Approved as demand surges requires reserve of no less than 15 per cent of peak usage
The National Energy Policy Council yesterday approved the third revision of the country’s 2010 power development plan (PDP) in response to a rise in demand for electricity driven by the government’s policy to pursue major infrastructure projects such as mass-transit trains in Bangkok and inter-city high-speed trains.
Energy Minister Arak Chonlatanon said after the meeting, chaired by Prime Minister Yingluck Shinawatra, yesterday that the council had agreed on the third revision of the PDP from 2010 to 2030.
It reflected the increased demand for power, the 20-year energy conservation plan from 2011-2030 and the plan for alternative energy to make up 25 per cent of total power generated in the next 10 years (2012-2021).
According to the third revision of the PDP, the country would be required to maintain power reserves of not less than 15 per cent of peak demand. Power reserves in the future would be sought from renewable power by 2030, which will increase to not less than 10 per cent of total power. The figure is higher than the previous PDP, set at 5 per cent.
Meanwhile, the share of nuclear power would be reduced from 10 per cent set previously to not more than 5 per cent of total power generation. The proposed nuclear power plant would be delayed by three years from 2023 to 2026 so that the country has enough time to learn from the accidents that happened in Japan last year and to secure greater acceptance from the people.
For power from coal-fired power plants, there would be consideration depending on necessity, acceptability and targets for reducing carbon dioxide. Under the PDP, buying electricity from foreign countries would be set at not more than 15 per cent of total power capacity.
Thailand is expected to have total power capacity of 70,686 megawatts in 2030 according to the third revision of the PDP. Of the total, 2,000MW would be from nuclear plants, 25,451MW from co-heat-generating plants, 4,400MW from coal-fired plants, 6,374MW from co-generation plants, 9,516MW from renewable-energy plants, 750MW from gas-turbine plants, and 6,572MW from imports.

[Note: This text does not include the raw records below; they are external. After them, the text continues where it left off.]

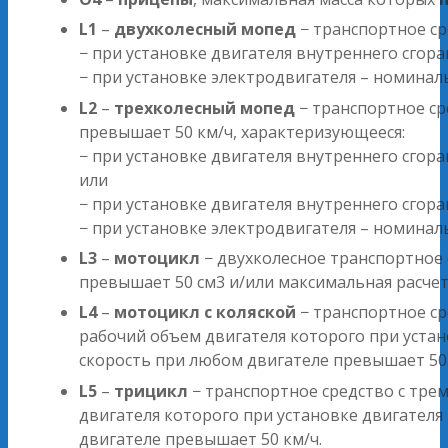
L1
–
двухколесный мопед
− транспортное ср
− при установке двигателя внутреннего сгор
− при установке электродвигателя – номина
L2
–
трехколесный мопед
− транспортное ср
превышает 50 км/ч, характеризующееся:
− при установке двигателя внутреннего сго
или
− при установке двигателя внутреннего сго
− при установке электродвигателя – номина
L3
–
мотоцикл
− двухколесное транспортное 
превышает 50 см3 и/или максимальная расчет
L4
–
мотоцикл с коляской
− транспортное ср
рабочий объем двигателя которого при устан
скорость при любом двигателе превышает 50 
L5
–
трицикл
− транспортное средство с тре
двигателя которого при установке двигателя
двигателе превышает 50 км/ч.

“By following the PDP, the electricity cost will increase to Bt4.56 per unit, up from Bt2.89 per unit currently,” Arak said.
In addition, the government would also open bids for independent power producers (IPPs) to private investors for a total of 5,400MW.
Six of these IPPs will have to use natural gas as fuel, provided by PTT. Then, PTT will further submit its natural-gas procurement plan to the council.
The council also gave approval to the Energy Ministry to construct a new 900MW power plant in Khanom, Nakhon Si Thammarat, as requested by the Electricity Generating Company, replacing its existing plant that will expire in 2016, to serve the higher demand for electricity in the South.